= How to complete this task =
Return each record verbatim, images excluded.

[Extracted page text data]
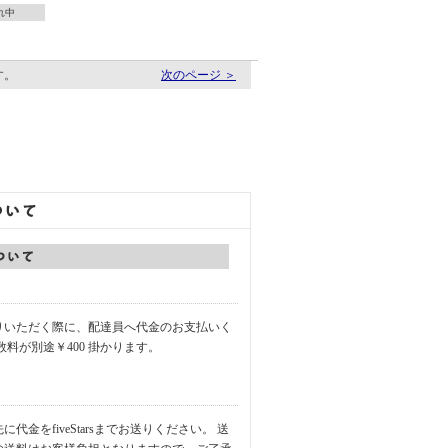
れ中
す。
次のページ ＞
りいただく際に、配達員へ代金のお支払いく
数料が別途￥400 掛かります。
代金をfiveStarsまでお送りください。 送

= Output of the exercise =
れ中
す。
次のページ ＞
りいただく際に、配達員へ代金のお支払いく
数料が別途￥400 掛かります。
代金をfiveStarsまでお送りください。 送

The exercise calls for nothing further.